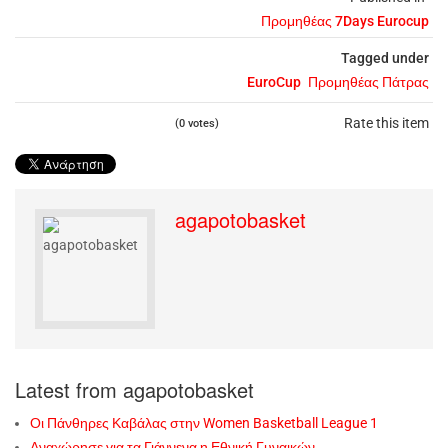
Προμηθέας 7Days Eurocup
Tagged under
EuroCup
Προμηθέας Πάτρας
Rate this item
(0 votes)
agapotobasket
Latest from agapotobasket
Οι Πάνθηρες Καβάλας στην Women Basketball League 1
Αναχώρησε για τα Γιάννενα η Εθνική Γυναικών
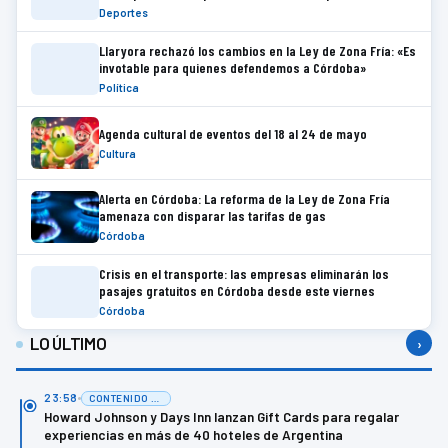
Deportes
Llaryora rechazó los cambios en la Ley de Zona Fría: «Es
invotable para quienes defendemos a Córdoba»
Política
Agenda cultural de eventos del 18 al 24 de mayo
Cultura
Alerta en Córdoba: La reforma de la Ley de Zona Fría
amenaza con disparar las tarifas de gas
Córdoba
Crisis en el transporte: las empresas eliminarán los
pasajes gratuitos en Córdoba desde este viernes
Córdoba
LO ÚLTIMO
›
23:58
CONTENIDO DE MARCA
Howard Johnson y Days Inn lanzan Gift Cards para regalar
experiencias en más de 40 hoteles de Argentina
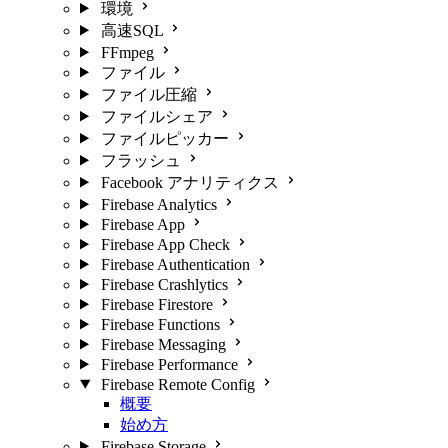
環境
高速SQL
FFmpeg
ファイル
ファイル圧縮
ファイルシェア
ファイルピッカー
フラッシュ
Facebook アナリティクス
Firebase Analytics
Firebase App
Firebase App Check
Firebase Authentication
Firebase Crashlytics
Firebase Firestore
Firebase Functions
Firebase Messaging
Firebase Performance
Firebase Remote Config
概要
始め方
Firebase Storage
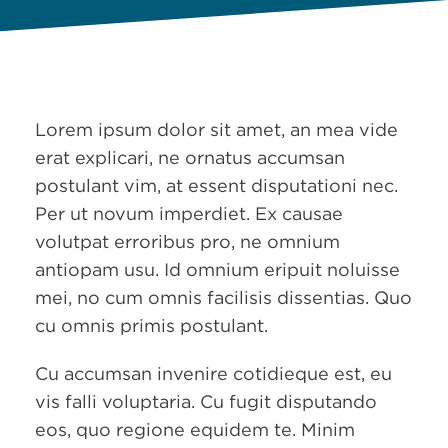
Lorem ipsum dolor sit amet, an mea vide
erat explicari, ne ornatus accumsan
postulant vim, at essent disputationi nec.
Per ut novum imperdiet. Ex causae
volutpat erroribus pro, ne omnium
antiopam usu. Id omnium eripuit noluisse
mei, no cum omnis facilisis dissentias. Quo
cu omnis primis postulant.
Cu accumsan invenire cotidieque est, eu
vis falli voluptaria. Cu fugit disputando
eos, quo regione equidem te. Minim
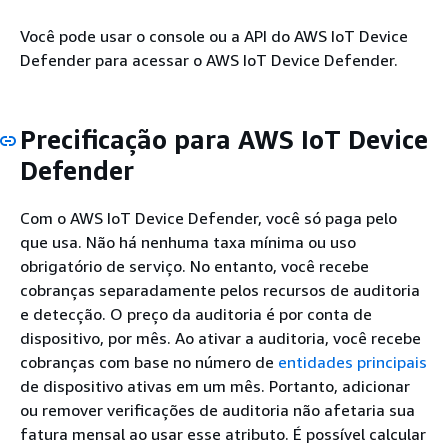
Você pode usar o console ou a API do AWS IoT Device
Defender para acessar o AWS IoT Device Defender.
Precificação para AWS IoT Device
Defender
Com o AWS IoT Device Defender, você só paga pelo
que usa. Não há nenhuma taxa mínima ou uso
obrigatório de serviço. No entanto, você recebe
cobranças separadamente pelos recursos de auditoria
e detecção. O preço da auditoria é por conta de
dispositivo, por mês. Ao ativar a auditoria, você recebe
cobranças com base no número de
entidades principais
de dispositivo ativas em um mês. Portanto, adicionar
ou remover verificações de auditoria não afetaria sua
fatura mensal ao usar esse atributo. É possível calcular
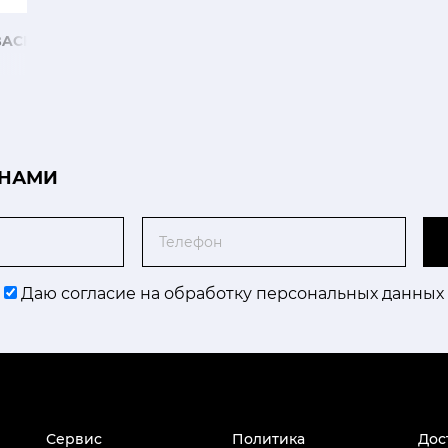
BACHER
 НАМИ
Телефон
Даю согласие на обработку персональных данных
Сервис
Политика
Дос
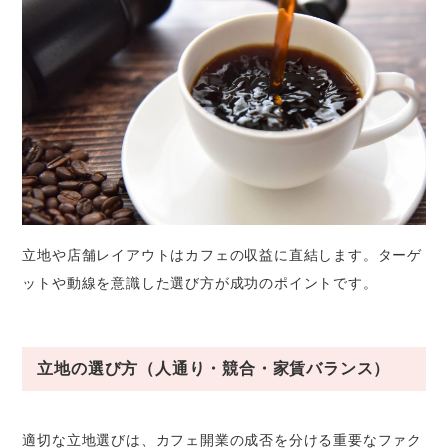
立地や店舗レイアウトはカフェの収益に直結します。ターゲ
ットや動線を意識した選び方が成功のポイントです。
立地の選び方（人通り・競合・家賃バランス）
適切な立地選びは、カフェ開業の成否を分ける重要なファク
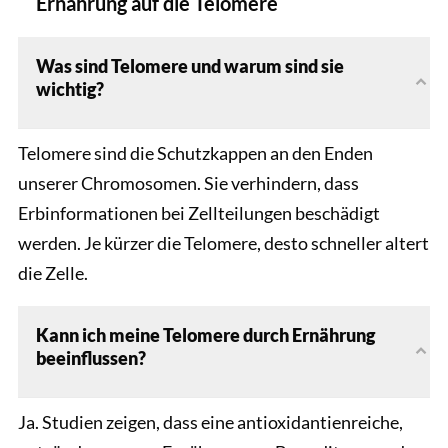
Ernährung auf die Telomere
Was sind Telomere und warum sind sie
wichtig?
Telomere sind die Schutzkappen an den Enden
unserer Chromosomen. Sie verhindern, dass
Erbinformationen bei Zellteilungen beschädigt
werden. Je kürzer die Telomere, desto schneller altert
die Zelle.
Kann ich meine Telomere durch Ernährung
beeinflussen?
Ja. Studien zeigen, dass eine antioxidantienreiche,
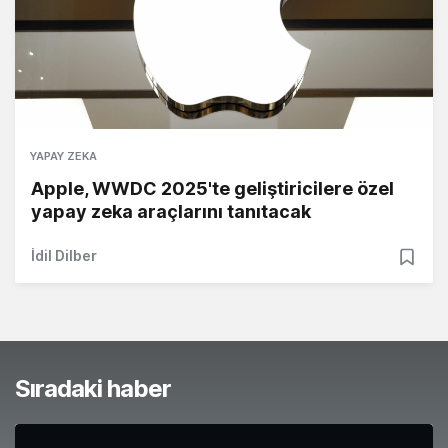
YAPAY ZEKA
Apple, WWDC 2025'te geliştiricilere özel
yapay zeka araçlarını tanıtacak
İdil Dilber
Sıradaki haber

^^^^

■ TASK STATEMENT
Every entry above needs to be printed again exactly, with its pictures left out.

■ ANSWER BELOW
Προμηθέας 7Days Eurocup
Tagged under
EuroCup
Προμηθέας Πάτρας
Rate this item
(0 votes)
agapotobasket
Latest from agapotobasket
Οι Πάνθηρες Καβάλας στην Women Basketball League 1
Αναχώρησε για τα Γιάννενα η Εθνική Γυναικών
Deportes
Llaryora rechazó los cambios en la Ley de Zona Fría: «Es
invotable para quienes defendemos a Córdoba»
Política
Agenda cultural de eventos del 18 al 24 de mayo
Cultura
Alerta en Córdoba: La reforma de la Ley de Zona Fría
amenaza con disparar las tarifas de gas
Córdoba
Crisis en el transporte: las empresas eliminarán los
pasajes gratuitos en Córdoba desde este viernes
Córdoba
LO ÚLTIMO
›
23:58
CONTENIDO DE MARCA
Howard Johnson y Days Inn lanzan Gift Cards para regalar
experiencias en más de 40 hoteles de Argentina
環境
高速SQL
FFmpeg
ファイル
ファイル圧縮
ファイルシェア
ファイルピッカー
フラッシュ
Facebook アナリティクス
Firebase Analytics
Firebase App
Firebase App Check
Firebase Authentication
Firebase Crashlytics
Firebase Firestore
Firebase Functions
Firebase Messaging
Firebase Performance
Firebase Remote Config
概要
始め方
Firebase Storage
Lorem ipsum dolor sit amet, an mea vide
erat explicari, ne ornatus accumsan
postulant vim, at essent disputationi nec.
Per ut novum imperdiet. Ex causae
volutpat erroribus pro, ne omnium
antiopam usu. Id omnium eripuit noluisse
mei, no cum omnis facilisis dissentias. Quo
cu omnis primis postulant.
Cu accumsan invenire cotidieque est, eu
vis falli voluptaria. Cu fugit disputando
eos, quo regione equidem te. Minim
Você pode usar o console ou a API do AWS IoT Device
Defender para acessar o AWS IoT Device Defender.
Precificação para AWS IoT Device
Defender
Com o AWS IoT Device Defender, você só paga pelo
que usa. Não há nenhuma taxa mínima ou uso
obrigatório de serviço. No entanto, você recebe
cobranças separadamente pelos recursos de auditoria
e detecção. O preço da auditoria é por conta de
dispositivo, por mês. Ao ativar a auditoria, você recebe
cobranças com base no número de
entidades principais
de dispositivo ativas em um mês. Portanto, adicionar
ou remover verificações de auditoria não afetaria sua
fatura mensal ao usar esse atributo. É possível calcular
BACHER
 НАМИ
Телефон
Даю согласие на обработку персональных данных
Сервис
Политика
Дос
立地や店舗レイアウトはカフェの収益に直結します。ターゲ
ットや動線を意識した選び方が成功のポイントです。
立地の選び方（人通り・競合・家賃バランス）
適切な立地選びは、カフェ開業の成否を分ける重要なファク
Ernährung auf die Telomere
Was sind Telomere und warum sind sie
wichtig?
Telomere sind die Schutzkappen an den Enden
unserer Chromosomen. Sie verhindern, dass
Erbinformationen bei Zellteilungen beschädigt
werden. Je kürzer die Telomere, desto schneller altert
die Zelle.
Kann ich meine Telomere durch Ernährung
beeinflussen?
Ja. Studien zeigen, dass eine antioxidantienreiche,
YAPAY ZEKA
Apple, WWDC 2025'te geliştiricilere özel
yapay zeka araçlarını tanıtacak
İdil Dilber
Sıradaki haber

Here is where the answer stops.